AI-Driven DOM Capture

Status: Planned
Priority: High
Complexity: High
Dependencies: Authenticated DOM capture + navigation loop (locator-based, accessibility-like tree)

Executive Summary

Enable Raiken’s AI to navigate web applications like a QA engineer, capturing DOM context from multiple pages on-demand during test generation. The AI explores the app with authentication, understands page transitions, and generates tests with accurate selectors based on real DOM structure. Control is user-driven: stop, continue, retry, refine at any time.

Problem Statement

Current Limitation

Single-page DOM capture is insufficient for E2E tests that span multiple pages:

Login -> Dashboard -> Settings -> Action
Product List -> Product Detail -> Cart -> Checkout
Home -> Search -> Results -> Item

Impact

Tests generated without full context have wrong selectors
AI guesses navigation instead of knowing it
Users must manually provide every URL
Tests fail because they don’t reflect real user journeys

Solution: AI-Driven On-Demand Capture

The AI captures DOM as it navigates, building context for accurate test generation.

Core Principles

Principle	Description
On-demand	Capture happens during test generation, not as separate step
AI-driven	AI decides what to click/navigate based on user intent + tool routing
Never assume	When uncertain, ask the user for guidance
Accumulative	Each page’s DOM is collected for full flow context
User-controlled	Stop/continue/retry/refine at any time
Memory-backed	Persist goal, last action, last URL, and DOM summary

Control & Tool Routing

The system treats control as first-class. Every user message produces a structured intent envelope that drives routing:

{
  "control": "stop | go | retry | continue | refine | clarify | cancel | new",
  "intent": "test-generation | chat | help",
  "nextTool": "domCapture | codeSearch | testGen | explain | none",
  "effectivePrompt": "string",
  "files": ["optional file hints"]
}

control determines whether to stop, continue, retry, or refine.
nextTool selects the next action without hardcoding the flow.
effectivePrompt ensures “try again” reuses the last real task.

User Experience

Happy Path

User: "test the counter after clicking settings"

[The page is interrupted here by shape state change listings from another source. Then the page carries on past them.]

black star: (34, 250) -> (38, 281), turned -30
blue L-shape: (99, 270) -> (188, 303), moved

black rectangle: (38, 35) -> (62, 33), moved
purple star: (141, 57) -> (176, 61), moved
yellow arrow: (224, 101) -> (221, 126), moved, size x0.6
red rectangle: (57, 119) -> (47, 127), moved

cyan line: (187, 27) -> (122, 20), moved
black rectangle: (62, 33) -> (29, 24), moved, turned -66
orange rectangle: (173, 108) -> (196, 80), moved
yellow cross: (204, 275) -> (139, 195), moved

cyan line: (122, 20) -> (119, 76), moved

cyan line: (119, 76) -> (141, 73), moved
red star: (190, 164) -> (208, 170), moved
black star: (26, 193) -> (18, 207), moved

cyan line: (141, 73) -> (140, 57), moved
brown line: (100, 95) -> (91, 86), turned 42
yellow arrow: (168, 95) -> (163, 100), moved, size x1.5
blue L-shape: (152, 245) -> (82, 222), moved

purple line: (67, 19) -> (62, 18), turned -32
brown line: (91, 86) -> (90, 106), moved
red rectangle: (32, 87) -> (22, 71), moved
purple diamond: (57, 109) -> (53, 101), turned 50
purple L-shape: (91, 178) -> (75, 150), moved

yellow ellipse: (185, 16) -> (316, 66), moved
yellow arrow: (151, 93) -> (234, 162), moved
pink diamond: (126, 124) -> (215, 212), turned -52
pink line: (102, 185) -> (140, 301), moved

AI: Navigating to http://localhost:3000...
    Captured: Home page

AI: Looking for path to "settings"...
    Found: "Settings" button in navigation
    Navigating: clicking "Settings" button...

AI: Captured: Settings page
    Found: Counter component

AI: Generating test with context from 2 pages...

[Generates test with accurate selectors for both pages]

Stuck Path (HITL)

User: "test the admin panel"

AI: Navigating to http://localhost:3000...
    Captured: Dashboard page

AI: I'm on "Dashboard" but I'm not sure how to reach the admin panel.

    Current page: http://localhost:3000/dashboard
    Elements I see: Profile, Settings, Logout, Reports

    How should I proceed?

User: "click the user avatar, then select Admin from the dropdown"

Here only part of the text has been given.